Baterías de NIMH (Nickel- hidruro metlálico): En el mundo de la electrónica representan la generación anterior. Su elevado peso y escasa capacidad las han llevado al desuso para los productos electrónicos actuales, aunque se utilizan con profusión en los vehículos hibridos (ej. Toyota Prius) debido a su bajo precio.

Baterías de Litio–Ion: Son la principal apuesta actual para los coches eléctricos. Los fabricantes de automóviles fijan como objetivo a largo plazo una batería de litio-ion (semejante a las de los teléfonos móviles actuales) que dure 15 años y soporte al menos 5000 ciclos de carga, con un coste objetivo de 250 euros por kWh almacenado. Por supuesto, eso está lejos de conseguirse en la actualidad: 5 a 7 años de duración máxima, 4000 ciclos de carga, 600 euros KWh (20.000 euros para una batería media). Además su peso las sigue penalizando para su uso en el transporte. Se necesita una batería de 400-550 kg, para conseguir autonomías de entre 150-250 km. Se imaginan un típico camión de 20 Tn  ¡Eléctrico! ¡Necesitaría 6,6 toneladas de baterías!

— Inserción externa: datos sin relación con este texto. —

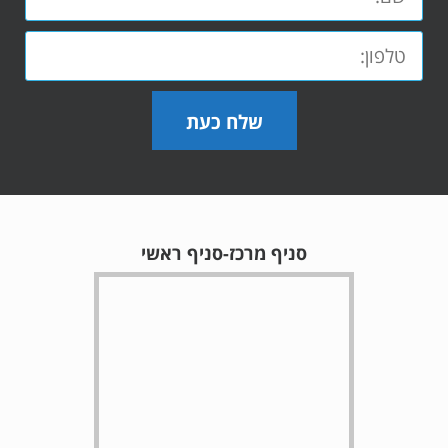
שלח כעת
סניף מרכז-סניף ראשי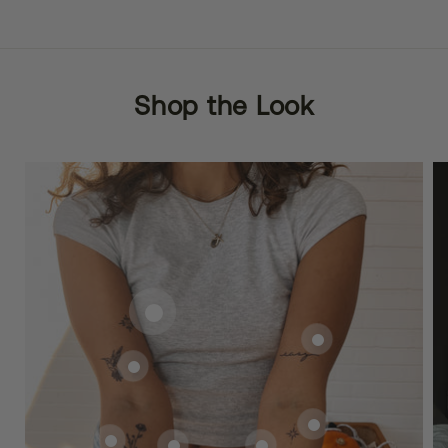
Shop the Look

Supercapacitadores: Se utilizan para algunas aplicaciones específicas (Formula 1) por su capacidad para cargarse y suministrar toda su carga en un instante. Su problema reside en la escasa capacidad de almacenaje, que es incluso inferior a las baterías de plomo tradicionales.

Células de combustible: Se trata de un sistema que se desarrolló en principio para obtener electricidad en el espacio. Se llaman células de combustible porque utilizan una serie paralela de membranas (células) que permiten el paso de protones (carga +) desde la molécula de H2 a la de O2. El resultado no puede ser más óptimo pues a partir del combustible (hidrógeno gaseoso) se genera electricidad expulsando como subproducto vapor de agua. Las células de combustible han evolucionado mucho desde sus primeros usos espaciales. Algunas firmas de automóviles como General Motors, Mercedes, Honda o Toyota han invertido miles de millones en su optimización. Pero aún les queda un largo recorrido para abaratar su costo. Además el hidrógeno no lo podemos considerar como almacén de energía eléctrica, sino como un vector de transporte, pues el almacenamiento de hidrógeno presenta su propia problemática de difícil solución. En cualquier caso este sistema presenta grandes ventajas:  bajo peso, facilidad de repostajes rápidos en hidrogeneras y amplias autonomías de hasta 570 km. Eso las convierte en la mejor alternativa de almacenamiento a largo plazo.

Los únicos vehículos eléctricos que son competitivos y con un gran futuro, son los trenes de alta velocidad, los trenes de cercanías y el metro. Es previsible que un futuro todos los trenes utilicen líenas de alta tensión para su funcionamiento, pero hasta que no se encuentre un método eficaz de almacenar electricidad, seguiremos sin contar con una alternativa real al automóvil con motor de explosión.